The qPCR primers and probes in this study were designed using the Primer Express (Applied Biosystems) software, and their specificity was tested against the Silva database, NCBI, and with the alignments created from the sequencing results. Cross-reactivity between the primers/probes of the different groups were tested, e.g., the 18S group 1 was tested on group 2 standards, and no amplification occurred. The details of the primers and probes are given in Table S4.

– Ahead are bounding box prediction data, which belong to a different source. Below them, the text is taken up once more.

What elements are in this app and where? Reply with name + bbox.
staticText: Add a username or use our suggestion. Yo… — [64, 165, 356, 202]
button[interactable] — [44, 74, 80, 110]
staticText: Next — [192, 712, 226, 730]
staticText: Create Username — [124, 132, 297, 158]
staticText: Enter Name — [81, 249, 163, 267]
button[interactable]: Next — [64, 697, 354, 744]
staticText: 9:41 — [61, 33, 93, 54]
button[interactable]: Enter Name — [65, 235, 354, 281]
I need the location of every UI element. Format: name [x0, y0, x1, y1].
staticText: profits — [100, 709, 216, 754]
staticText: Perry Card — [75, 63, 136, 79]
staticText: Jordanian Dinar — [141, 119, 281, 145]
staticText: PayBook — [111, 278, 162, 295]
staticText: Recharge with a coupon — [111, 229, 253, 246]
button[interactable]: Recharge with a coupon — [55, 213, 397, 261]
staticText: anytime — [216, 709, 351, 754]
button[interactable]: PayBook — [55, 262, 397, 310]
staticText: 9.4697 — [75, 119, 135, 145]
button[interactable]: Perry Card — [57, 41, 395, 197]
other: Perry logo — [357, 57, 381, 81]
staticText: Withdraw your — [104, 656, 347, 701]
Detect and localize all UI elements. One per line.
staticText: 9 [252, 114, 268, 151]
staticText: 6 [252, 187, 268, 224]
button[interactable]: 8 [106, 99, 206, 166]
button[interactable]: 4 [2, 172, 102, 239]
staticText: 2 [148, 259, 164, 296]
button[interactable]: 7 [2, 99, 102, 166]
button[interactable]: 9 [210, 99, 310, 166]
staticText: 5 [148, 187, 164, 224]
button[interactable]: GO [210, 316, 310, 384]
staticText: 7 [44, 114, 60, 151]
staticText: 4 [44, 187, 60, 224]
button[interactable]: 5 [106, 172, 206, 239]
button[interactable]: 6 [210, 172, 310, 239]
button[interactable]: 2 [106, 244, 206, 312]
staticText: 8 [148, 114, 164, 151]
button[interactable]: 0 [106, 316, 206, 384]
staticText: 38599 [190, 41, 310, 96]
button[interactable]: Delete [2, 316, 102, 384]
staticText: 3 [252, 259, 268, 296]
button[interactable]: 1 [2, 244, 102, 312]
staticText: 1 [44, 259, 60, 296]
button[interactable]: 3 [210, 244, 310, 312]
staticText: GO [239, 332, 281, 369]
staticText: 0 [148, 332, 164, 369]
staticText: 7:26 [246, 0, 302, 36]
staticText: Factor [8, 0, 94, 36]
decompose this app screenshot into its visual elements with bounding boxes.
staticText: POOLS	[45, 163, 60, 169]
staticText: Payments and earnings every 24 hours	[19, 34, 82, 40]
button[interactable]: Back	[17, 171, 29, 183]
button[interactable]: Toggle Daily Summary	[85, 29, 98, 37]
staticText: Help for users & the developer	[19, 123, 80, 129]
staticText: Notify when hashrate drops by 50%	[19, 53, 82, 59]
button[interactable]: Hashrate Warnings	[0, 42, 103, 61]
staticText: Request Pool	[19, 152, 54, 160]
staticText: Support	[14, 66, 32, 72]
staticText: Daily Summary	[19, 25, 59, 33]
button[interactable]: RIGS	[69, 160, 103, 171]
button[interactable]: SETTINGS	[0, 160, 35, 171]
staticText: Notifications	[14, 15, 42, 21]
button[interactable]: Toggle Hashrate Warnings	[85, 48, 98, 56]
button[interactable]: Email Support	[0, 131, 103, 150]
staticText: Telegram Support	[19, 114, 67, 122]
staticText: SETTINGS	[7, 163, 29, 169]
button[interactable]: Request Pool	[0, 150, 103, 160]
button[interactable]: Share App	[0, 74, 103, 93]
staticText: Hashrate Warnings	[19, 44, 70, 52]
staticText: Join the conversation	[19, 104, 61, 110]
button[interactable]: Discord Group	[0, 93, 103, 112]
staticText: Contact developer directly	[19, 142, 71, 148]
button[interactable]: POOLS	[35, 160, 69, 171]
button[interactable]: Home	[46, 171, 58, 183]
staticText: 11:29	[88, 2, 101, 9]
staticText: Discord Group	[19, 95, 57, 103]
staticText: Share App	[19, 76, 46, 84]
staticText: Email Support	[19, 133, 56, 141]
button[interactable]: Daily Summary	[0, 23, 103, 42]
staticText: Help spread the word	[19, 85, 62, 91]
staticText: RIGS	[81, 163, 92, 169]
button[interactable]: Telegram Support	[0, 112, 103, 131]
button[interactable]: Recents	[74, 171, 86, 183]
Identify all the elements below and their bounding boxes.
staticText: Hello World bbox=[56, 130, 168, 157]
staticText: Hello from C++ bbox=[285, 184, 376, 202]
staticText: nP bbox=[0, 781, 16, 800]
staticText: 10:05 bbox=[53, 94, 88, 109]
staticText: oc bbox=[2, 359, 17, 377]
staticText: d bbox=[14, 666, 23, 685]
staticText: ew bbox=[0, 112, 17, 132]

Quantification And Statistical Analysis

The statistical analysis was conducted with R v.4.2.0⁸⁰ in RStudio.⁸¹ Within the qPCR results, the abundance of Meringosphaera group 2 was analysed by ANOVA with month as a factor (N = 57). The data was tested for normality by creating Q-Q and residual vs fitted values plots in R. When error bars are shown in a figure, the type of error used is noted in the legend.

Highlights.

• Meringosphaera protists engage in kleptoplastidic behavior

• The kleptoplasts are derived from dictyochophyte algae

• Seasonal dynamics of hosts and plastids differ, suggesting plastid switching

• Host nuclear genomes encode possible kleptoplast-targeted genes

Data and code availability

The identified genetic sequences have been deposited at GenBank and are publicly available as of the date of publication (Meringosphaera 18S rDNA sequences GenBank:OQ075975 to OQ075989, Meringosphaera 28S rDNA sequences GenBank: OR195151 to OR195157 and OR196762 to OR196769, Meringosphaera plastid 16S rDNA sequences GenBank: OQ091774 to OQ091781, plastid psbA sequences GenBank: OQ078560 to OQ078568, plastid rbcL sequences GenBank: OQ078569 to OQ078579, and the complete plastid genomes GenBank: OQ161668 to OQ161673). The raw reads data have been deposited at NCBI Sequence Read Archive: BioProject PRJNA917255, accession numbers: SAMN32532880 to SAMN32532894. All data files are available at Figshare https://doi.org/10.6084/m9.figshare.c.6313464, this includes all the plastid contigs (both complete and incomplete), the host-encoded plastid-associated protein candidates, single gene trees, the assembled reads of the SAGs and COSAGS, and the qPCR results.

All custom scripts used in this study are publicly available at GitHub: https://github.com/MeganSorensen/Meringosphaera_SAGs.

Any additional information required to reanalyse the data reported in this paper is available from the lead contact upon request.